Quand l’Europe fait son marché en Haïti
17 janvier 2008 par Lucie Co

Quand le week end, je visite les marchés de Port-au-Prince, j’ai la vue déformée. Je me demande toujours ce qui est produit en Haïti, et ce qui est importé. Haïti ressemble parfois à une sorte de laboratoire du capitalisme sauvage. La République dominicaine et les Etats-Unis sont les principaux partenaires économiques du pays. Mais l’Europe a également une carte à jouer dans les Caraïbes. Pour un peu éclairer cette question, j’ai rencontré Camille Chalmers, de la Plateforme haïtienne pour un développement alternatif (PAPDA).

Comme l’AITEC, mon association référente en France, la PAPDA travaille sur les accords économiques entre l’Union européenne et les pays de l’Afrique, des Caraïbes et du Pacifique. Ces Accords de partenariat économique (APE) doivent inscrire les échanges entre ces pays dans le cadre des règles de l’Organisation mondiale du commerce (OMC). D’après la PAPDA et de nombreuses autres organisations, les APE vont plus loin que les règles de l’OMC sur plusieurs points, entraînant une libéralisation excessive des échanges.

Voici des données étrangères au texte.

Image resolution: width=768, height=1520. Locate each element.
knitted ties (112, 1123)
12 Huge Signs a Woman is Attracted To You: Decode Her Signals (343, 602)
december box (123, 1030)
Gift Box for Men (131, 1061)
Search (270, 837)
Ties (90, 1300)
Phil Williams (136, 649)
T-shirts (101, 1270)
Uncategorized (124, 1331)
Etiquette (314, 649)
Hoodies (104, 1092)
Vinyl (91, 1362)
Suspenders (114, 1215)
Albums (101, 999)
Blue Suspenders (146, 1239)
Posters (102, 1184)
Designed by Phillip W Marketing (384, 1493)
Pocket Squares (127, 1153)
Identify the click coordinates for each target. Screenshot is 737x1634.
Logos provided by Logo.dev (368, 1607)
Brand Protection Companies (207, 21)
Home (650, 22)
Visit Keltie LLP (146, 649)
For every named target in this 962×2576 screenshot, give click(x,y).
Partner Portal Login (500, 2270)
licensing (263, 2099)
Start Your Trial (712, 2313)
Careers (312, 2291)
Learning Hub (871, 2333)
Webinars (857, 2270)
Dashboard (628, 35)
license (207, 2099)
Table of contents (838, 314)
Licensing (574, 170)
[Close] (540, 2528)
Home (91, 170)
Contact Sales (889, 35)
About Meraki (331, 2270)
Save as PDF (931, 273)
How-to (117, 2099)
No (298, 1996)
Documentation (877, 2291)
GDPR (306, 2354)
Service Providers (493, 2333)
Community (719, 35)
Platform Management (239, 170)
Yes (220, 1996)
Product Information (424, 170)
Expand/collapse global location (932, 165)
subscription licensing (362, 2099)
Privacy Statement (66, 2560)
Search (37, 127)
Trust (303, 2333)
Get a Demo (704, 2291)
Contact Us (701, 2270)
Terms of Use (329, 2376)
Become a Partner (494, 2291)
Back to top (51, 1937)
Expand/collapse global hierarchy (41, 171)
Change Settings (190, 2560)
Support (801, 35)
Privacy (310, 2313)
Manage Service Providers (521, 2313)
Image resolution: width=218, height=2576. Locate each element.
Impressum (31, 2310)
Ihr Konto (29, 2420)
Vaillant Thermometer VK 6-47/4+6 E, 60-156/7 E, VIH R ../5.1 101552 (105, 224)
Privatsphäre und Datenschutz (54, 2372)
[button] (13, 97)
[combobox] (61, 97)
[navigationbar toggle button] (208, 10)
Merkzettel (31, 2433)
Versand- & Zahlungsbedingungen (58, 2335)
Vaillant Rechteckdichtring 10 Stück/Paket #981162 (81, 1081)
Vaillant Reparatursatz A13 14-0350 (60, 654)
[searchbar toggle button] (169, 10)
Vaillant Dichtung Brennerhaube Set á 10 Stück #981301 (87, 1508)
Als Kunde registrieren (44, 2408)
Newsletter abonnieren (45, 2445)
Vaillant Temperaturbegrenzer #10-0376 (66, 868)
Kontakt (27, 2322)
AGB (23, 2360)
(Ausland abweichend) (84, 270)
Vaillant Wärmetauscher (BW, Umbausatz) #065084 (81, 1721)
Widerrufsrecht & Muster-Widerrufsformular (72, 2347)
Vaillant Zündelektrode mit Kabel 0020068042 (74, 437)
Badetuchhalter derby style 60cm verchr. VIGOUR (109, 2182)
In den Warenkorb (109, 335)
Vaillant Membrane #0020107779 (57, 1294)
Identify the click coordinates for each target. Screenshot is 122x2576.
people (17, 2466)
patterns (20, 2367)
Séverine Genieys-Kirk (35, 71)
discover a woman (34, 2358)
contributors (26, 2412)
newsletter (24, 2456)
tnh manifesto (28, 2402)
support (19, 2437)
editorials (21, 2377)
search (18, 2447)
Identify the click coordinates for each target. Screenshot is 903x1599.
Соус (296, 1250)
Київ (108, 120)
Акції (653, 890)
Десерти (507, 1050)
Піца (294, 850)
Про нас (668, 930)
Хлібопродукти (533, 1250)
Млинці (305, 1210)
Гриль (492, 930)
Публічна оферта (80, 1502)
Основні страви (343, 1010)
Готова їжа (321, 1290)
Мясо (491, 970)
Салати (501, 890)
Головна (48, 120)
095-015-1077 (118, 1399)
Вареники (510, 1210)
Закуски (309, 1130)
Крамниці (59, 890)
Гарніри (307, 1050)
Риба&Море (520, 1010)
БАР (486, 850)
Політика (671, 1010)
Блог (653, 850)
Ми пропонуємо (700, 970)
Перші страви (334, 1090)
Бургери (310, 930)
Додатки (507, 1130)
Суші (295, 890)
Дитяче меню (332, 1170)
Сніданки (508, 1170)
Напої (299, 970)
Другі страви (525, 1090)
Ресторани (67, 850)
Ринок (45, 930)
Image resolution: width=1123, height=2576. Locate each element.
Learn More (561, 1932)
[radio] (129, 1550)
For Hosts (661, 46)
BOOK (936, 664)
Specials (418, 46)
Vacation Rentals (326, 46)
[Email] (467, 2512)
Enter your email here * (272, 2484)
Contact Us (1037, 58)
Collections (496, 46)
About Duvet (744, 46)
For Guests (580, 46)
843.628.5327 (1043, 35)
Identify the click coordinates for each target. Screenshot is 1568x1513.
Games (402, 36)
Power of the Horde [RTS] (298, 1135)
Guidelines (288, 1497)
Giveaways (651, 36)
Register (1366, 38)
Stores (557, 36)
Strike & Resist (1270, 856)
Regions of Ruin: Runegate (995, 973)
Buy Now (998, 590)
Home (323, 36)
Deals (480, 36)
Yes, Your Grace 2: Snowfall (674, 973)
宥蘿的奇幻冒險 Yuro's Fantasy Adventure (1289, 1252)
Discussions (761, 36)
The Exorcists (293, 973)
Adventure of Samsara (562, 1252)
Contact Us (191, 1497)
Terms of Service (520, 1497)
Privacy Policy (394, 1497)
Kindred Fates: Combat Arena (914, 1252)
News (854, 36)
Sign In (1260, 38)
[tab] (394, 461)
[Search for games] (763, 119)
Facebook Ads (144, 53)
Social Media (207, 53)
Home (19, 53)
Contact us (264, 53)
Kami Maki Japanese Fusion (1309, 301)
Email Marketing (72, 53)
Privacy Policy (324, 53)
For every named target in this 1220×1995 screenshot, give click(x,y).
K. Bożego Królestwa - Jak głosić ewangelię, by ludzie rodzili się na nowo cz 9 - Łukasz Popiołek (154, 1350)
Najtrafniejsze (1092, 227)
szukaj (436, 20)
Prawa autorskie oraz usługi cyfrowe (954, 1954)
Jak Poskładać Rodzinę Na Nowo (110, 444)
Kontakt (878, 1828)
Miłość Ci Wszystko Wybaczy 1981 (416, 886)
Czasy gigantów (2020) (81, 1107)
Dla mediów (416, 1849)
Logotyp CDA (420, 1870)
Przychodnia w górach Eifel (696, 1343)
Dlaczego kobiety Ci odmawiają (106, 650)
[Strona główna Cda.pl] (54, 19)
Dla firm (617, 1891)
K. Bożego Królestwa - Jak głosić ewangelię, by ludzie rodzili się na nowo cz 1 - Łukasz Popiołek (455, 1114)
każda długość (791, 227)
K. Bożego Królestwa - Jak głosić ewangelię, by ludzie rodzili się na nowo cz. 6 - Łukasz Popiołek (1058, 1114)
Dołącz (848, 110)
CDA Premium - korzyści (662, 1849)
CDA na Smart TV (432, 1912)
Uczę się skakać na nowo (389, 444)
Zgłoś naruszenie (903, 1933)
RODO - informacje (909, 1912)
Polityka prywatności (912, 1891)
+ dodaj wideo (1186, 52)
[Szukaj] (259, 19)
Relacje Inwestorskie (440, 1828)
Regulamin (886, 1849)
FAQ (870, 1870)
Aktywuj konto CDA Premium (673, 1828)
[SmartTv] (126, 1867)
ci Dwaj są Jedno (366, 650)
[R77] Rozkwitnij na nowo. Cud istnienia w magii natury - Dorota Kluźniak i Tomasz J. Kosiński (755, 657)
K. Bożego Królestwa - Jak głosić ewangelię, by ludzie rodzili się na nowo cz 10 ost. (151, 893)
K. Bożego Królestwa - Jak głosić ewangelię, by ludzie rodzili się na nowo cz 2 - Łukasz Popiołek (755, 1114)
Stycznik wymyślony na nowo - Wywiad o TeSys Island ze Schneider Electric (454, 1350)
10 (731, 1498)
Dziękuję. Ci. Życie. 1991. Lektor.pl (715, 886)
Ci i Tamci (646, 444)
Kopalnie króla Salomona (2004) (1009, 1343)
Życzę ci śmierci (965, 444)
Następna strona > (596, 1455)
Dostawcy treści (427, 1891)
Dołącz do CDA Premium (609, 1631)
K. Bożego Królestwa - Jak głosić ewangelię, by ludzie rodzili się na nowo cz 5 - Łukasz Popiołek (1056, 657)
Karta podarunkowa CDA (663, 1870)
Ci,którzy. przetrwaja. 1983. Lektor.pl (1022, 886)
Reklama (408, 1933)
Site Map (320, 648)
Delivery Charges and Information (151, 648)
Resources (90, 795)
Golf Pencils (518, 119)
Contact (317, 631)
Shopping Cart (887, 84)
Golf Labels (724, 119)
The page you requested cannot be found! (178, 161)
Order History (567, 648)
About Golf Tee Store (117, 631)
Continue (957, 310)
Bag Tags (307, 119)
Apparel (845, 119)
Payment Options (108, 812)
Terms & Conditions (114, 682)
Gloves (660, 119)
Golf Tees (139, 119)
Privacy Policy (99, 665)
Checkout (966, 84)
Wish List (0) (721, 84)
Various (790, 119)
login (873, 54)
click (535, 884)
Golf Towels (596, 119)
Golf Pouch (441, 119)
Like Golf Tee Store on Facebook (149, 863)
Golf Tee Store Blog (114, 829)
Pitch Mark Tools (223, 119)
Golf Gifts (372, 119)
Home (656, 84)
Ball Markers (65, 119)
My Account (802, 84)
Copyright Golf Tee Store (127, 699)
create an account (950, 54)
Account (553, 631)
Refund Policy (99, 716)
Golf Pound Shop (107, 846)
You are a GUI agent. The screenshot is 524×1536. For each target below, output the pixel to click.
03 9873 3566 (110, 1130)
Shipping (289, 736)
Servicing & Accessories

Le danger de ces accords est aisé à saisir. Jusqu’à présent, les pays concernés avaient des accords non-réciproques avec l’Europe, en raison de capacités plus faibles à produire pour exporter. Or, les APE cherchent à établir des marchés entièrement ouverts, au mépris du développement. Si on simplifie, le paysan haïtien se retrouvera en concurrence directe avec le producteur français qui dispose d’outils modernes et de subventions. Or il se trouve que 60% de la population haïtienne est rurale. Au sein d’une agriculture déjà faible et appauvrie, l’application des accords APE est une menace supplémentaire pour la sécurité alimentaire du pays et tout simplement la vie quotidienne des paysans haïtiens. [1] De plus, si Haïti fait partie des pays les moins avancés, et à ce titre devrait pouvoir bénéficier de ses préférences avec l’Union européenne hors APE. Mais elle est également membre du Cariforum [2] et a réintégré le marché commun caribéen, le CARICOM, depuis 2006. A ce titre, elle dépend donc des APE. Ironie d’un avantage censé compenser les handicaps du pays qui se perd dans la régionalisation économique.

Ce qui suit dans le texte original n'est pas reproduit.